61 - CHEGÁMOS



Outra camada de sonho é projetada no ecrã da nave afunilada. Ainda não passaram mil anos desde a partida de Lavinhos. As imagens são feitas de quase nada, ali só existe um deserto vasto de areia, um panorama inexplorado, um oceano de areia infinita e sem limites. Ali, diante deles, exatamente mil anos depois do dia em que o menino poeta resolveu perseguir a irmã, só existe um deserto infinito de areias vermelhas.

Perpétuo não conseguiu aniquilar o impulso e perseguiu-a, praticou o crime e despertou o poder dos mochos alienígenas outrora adormecidos. Desconhecia a profundidade da gruta onde Marília se escondera e não sabia em que parte daquele mundo subterrâneo a iria encontrar.

- Só agora chegaste, irmãozinho? És tão inocente! Esse conflito que agora te perturba a mente e se desdobra diante de ti como uma verdade inesperada é a causa das tuas noites de desespero. Imobiliza-te, torna-te um ser quase inútil, faças tu os esforços que fizeres. Tens de te atrever a dar um passo, tens de te atrever a dar um outro passo para separar de ti essa dor grotesca.

A explicação de Marília pareceu-lhe muito confusa, era mais uma das suas estranhas teorias — e com os olhos abertos de espanto, um ar quase ridículo, desatou aos murros à parede esburacada até deformar todos os dedos. Andou a ensaiar socos inúteis com uma energia que nunca acabava, as nódoas vermelhas salpicaram-no todo e entranharam-se no pijama e nos lençóis, e marcaram aquela noite com esplendor. O menino poeta socava as paredes de xisto cada vez com maior sofreguidão. Diante de si compareceu a verdade nua, quase obscena, e disse-lhe o que ainda era cedo demais para compreender. O pesadelo absurdo podia ter esperado mais alguns anos ao invés de lhe ter destruido a puerilidade.

O drama de Perpétuo ajudou-o a formar montanhas ainda maiores e mais trágicas que as de Lavinhos. A tudo isto o menino acrescentou ainda mais socos e muita dor, e dele escorreu o líquido vermelho que penetrou no negrume xistoso das lajes escondidas que logo brilharam.

Lavinhos acordou dourada como o céu. A grande nave afunilada surgiu do nada e escondeu-se por entre as nuvens ao amanhecer.

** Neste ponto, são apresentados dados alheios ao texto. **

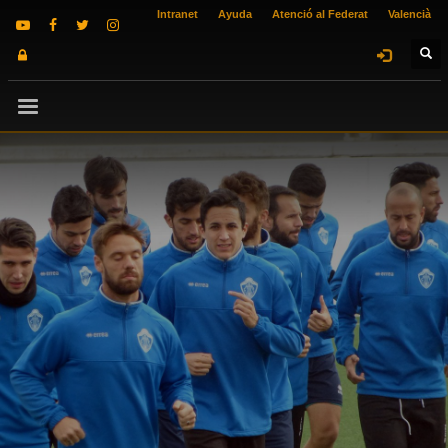
Intranet
Ayuda
Atenció al Federat
Valencià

Era do tamanho da sombra imensa que lhes esculpiu uma estranha forma afunilada.

A luminosidade daquele amanhecer teve um não sei quê de divino.

Perpétuo resolveu aplacar a dor, parou de oferecer pancada às paredes do quarto salpicadas de sangue. Nelas estavam pintadas o desespero e a angústia.

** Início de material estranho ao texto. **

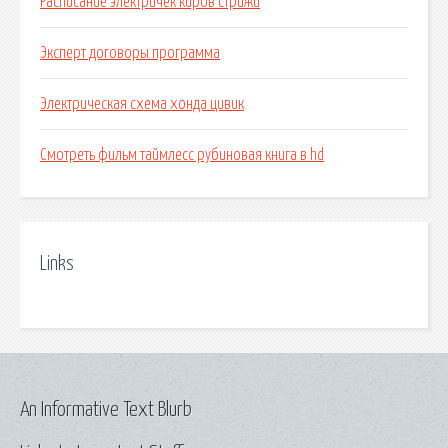
Расписание электричек киров стрижи
Эксперт договоры программа
Электрическая схема хонда цивик
Смотреть фильм таймлесс рубиновая книга в hd
Links
An Informative Text Blurb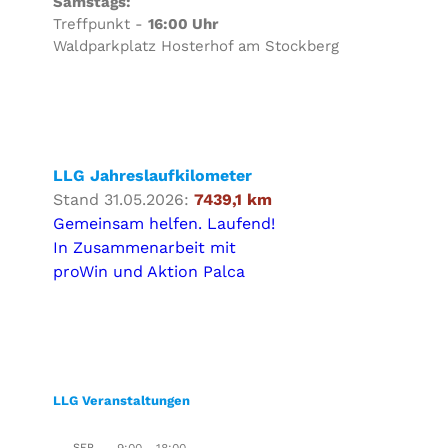
Samstags:
Treffpunkt -
16:00 Uhr
Waldparkplatz Hosterhof am Stockberg
LLG Jahreslaufkilometer
Stand 31.05.2026:
7439,1 km
Gemeinsam helfen. Laufend!
In Zusammenarbeit mit
proWin und Aktion Palca
LLG Veranstaltungen
SEP.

A nave afunilada surgiu nos céus de Lavinhos no mesmo minuto do sonho de Perpétuo. Um trovão assinalou a sua chegada, curvou-se o céu nesse lugar e vários relâmpagos dourados riscaram o firmamento que perdeu por instantes a linha do horizonte.

Agora é que a vida do menino poeta estava verdadeiramente a começar.